Too Hip To Be Squared was the last piece where I executed
a sense of control. Mind you, this is the very thing that seems to define me as
an artist. I'm known for a sense of rigid lines and every colour has a place
and everything makes sense. I used to strive for physical perfection in my work,
I worked endless nights trying to make sure that every single line, angle and
square were perfect down to their measurements.
This almost seems self defeating in a sense, since
perfection in the cleanest line removes the organic human quality of the piece.
It wasn't until I found Roy Lichtenstein's work that I
let go the very idea of perfection. I saw he left pencil lines in his circles
and remember feeling this massive weight lift off my hands, as if I was
automatically granted permission to be human for a second, from the teacher who
had no idea he was the student.
I forget that I am creating a body of work sometimes. It feels as if I'm having those dreams where I'm working and the result never changes and I'm left waking, realising I've been dreaming the whole nights work. My mind saturated with thought, process, that the art itself is a testament to my OCD behaviour, striving for the perfect number, closing in on the perfect pattern, relegating the odd and embracing only the even. The art is the process, not necessarily the final result.

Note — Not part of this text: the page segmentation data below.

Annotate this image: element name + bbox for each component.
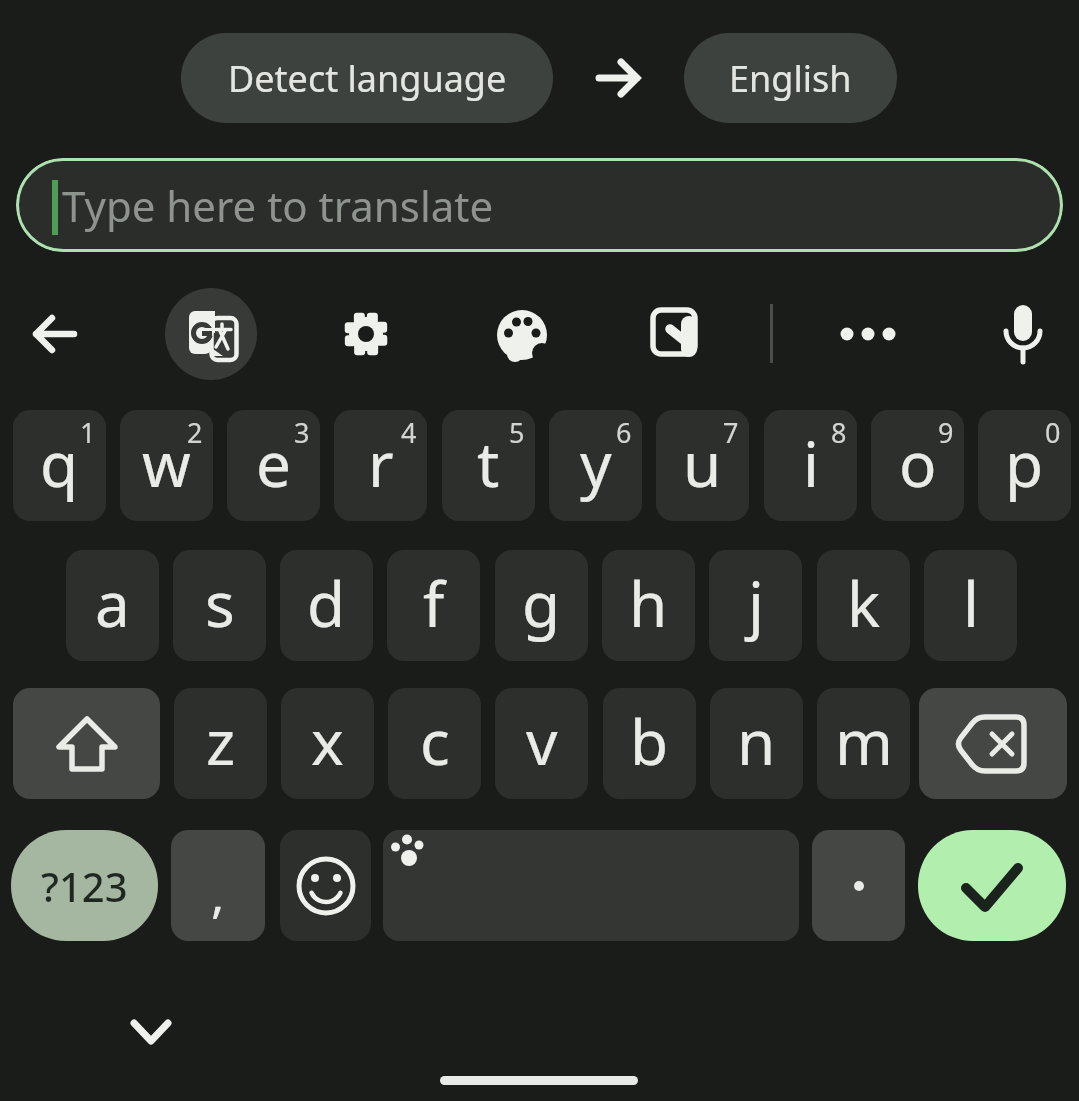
- staticText: Type here to translate: [62, 177, 494, 234]
- button[interactable]: m: [817, 688, 910, 799]
- button[interactable]: ?123: [11, 830, 158, 941]
- button[interactable]: i: [764, 410, 857, 521]
- button[interactable]: [280, 830, 371, 941]
- staticText: y: [580, 421, 612, 505]
- button[interactable]: [836, 321, 900, 347]
- staticText: ,: [211, 860, 225, 928]
- staticText: i: [803, 421, 819, 505]
- button[interactable]: l: [924, 550, 1017, 661]
- button[interactable]: s: [173, 550, 266, 661]
- button[interactable]: [919, 688, 1067, 799]
- staticText: g: [522, 561, 561, 645]
- button[interactable]: [130, 1012, 172, 1054]
- button[interactable]: j: [709, 550, 802, 661]
- staticText: f: [423, 561, 445, 645]
- staticText: o: [899, 421, 937, 505]
- staticText: h: [629, 561, 668, 645]
- button[interactable]: z: [174, 688, 267, 799]
- button[interactable]: [342, 310, 390, 358]
- staticText: w: [142, 421, 191, 505]
- button[interactable]: c: [388, 688, 481, 799]
- staticText: a: [95, 561, 130, 645]
- button[interactable]: u: [656, 410, 749, 521]
- button[interactable]: q: [13, 410, 106, 521]
- staticText: l: [963, 561, 979, 645]
- staticText: 0: [1045, 414, 1061, 451]
- button[interactable]: e: [227, 410, 320, 521]
- staticText: 2: [187, 414, 203, 451]
- staticText: x: [311, 699, 344, 783]
- button[interactable]: [165, 288, 257, 380]
- staticText: English: [729, 54, 852, 103]
- button[interactable]: [997, 300, 1049, 368]
- staticText: q: [40, 421, 79, 505]
- button[interactable]: r: [334, 410, 427, 521]
- staticText: n: [737, 699, 776, 783]
- staticText: 3: [294, 414, 310, 451]
- button[interactable]: n: [710, 688, 803, 799]
- button[interactable]: a: [66, 550, 159, 661]
- staticText: c: [420, 699, 450, 783]
- staticText: 6: [616, 414, 632, 451]
- staticText: k: [847, 561, 881, 645]
- staticText: b: [630, 699, 669, 783]
- button[interactable]: d: [280, 550, 373, 661]
- staticText: 9: [938, 414, 954, 451]
- button[interactable]: [32, 311, 78, 357]
- button[interactable]: Type here to translate: [16, 158, 1063, 252]
- button[interactable]: f: [387, 550, 480, 661]
- button[interactable]: h: [602, 550, 695, 661]
- staticText: Detect language: [228, 54, 507, 103]
- staticText: p: [1005, 421, 1044, 505]
- button[interactable]: [595, 55, 641, 101]
- button[interactable]: Detect language: [181, 33, 553, 123]
- button[interactable]: [812, 830, 905, 941]
- button[interactable]: y: [549, 410, 642, 521]
- staticText: s: [205, 561, 235, 645]
- button[interactable]: [383, 830, 799, 941]
- button[interactable]: p: [978, 410, 1071, 521]
- button[interactable]: b: [603, 688, 696, 799]
- staticText: u: [683, 421, 722, 505]
- staticText: 8: [831, 414, 847, 451]
- button[interactable]: w: [120, 410, 213, 521]
- staticText: 7: [723, 414, 739, 451]
- staticText: 1: [80, 414, 96, 451]
- button[interactable]: t: [442, 410, 535, 521]
- staticText: j: [748, 561, 764, 645]
- button[interactable]: [495, 308, 549, 362]
- button[interactable]: [652, 310, 704, 362]
- button[interactable]: g: [495, 550, 588, 661]
- staticText: d: [307, 561, 346, 645]
- staticText: v: [526, 699, 558, 783]
- button[interactable]: x: [281, 688, 374, 799]
- staticText: t: [477, 421, 500, 505]
- button[interactable]: o: [871, 410, 964, 521]
- staticText: r: [368, 421, 394, 505]
- button[interactable]: English: [684, 33, 897, 123]
- staticText: 4: [401, 414, 417, 451]
- staticText: m: [835, 699, 893, 783]
- button[interactable]: k: [817, 550, 910, 661]
- button[interactable]: ,: [171, 830, 265, 941]
- button[interactable]: [13, 688, 160, 799]
- staticText: ?123: [41, 859, 128, 913]
- button[interactable]: [918, 830, 1066, 941]
- button[interactable]: v: [495, 688, 588, 799]
- staticText: e: [256, 421, 291, 505]
- staticText: z: [206, 699, 236, 783]
- staticText: 5: [509, 414, 525, 451]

This piece was the moment, where I stood at the ledge of creating my index of safety, before jumping off into more treacherous and certainly more experimental work I knew I'd be able to do.
Will I eventually go back to the structured plan? Maybe, but this was the first time I had the idea to even think about jumping into the depths of my imaginative capabilities.
Too Hip To Be Squared both made me as an artist and saved me as an artist, I owe it everything.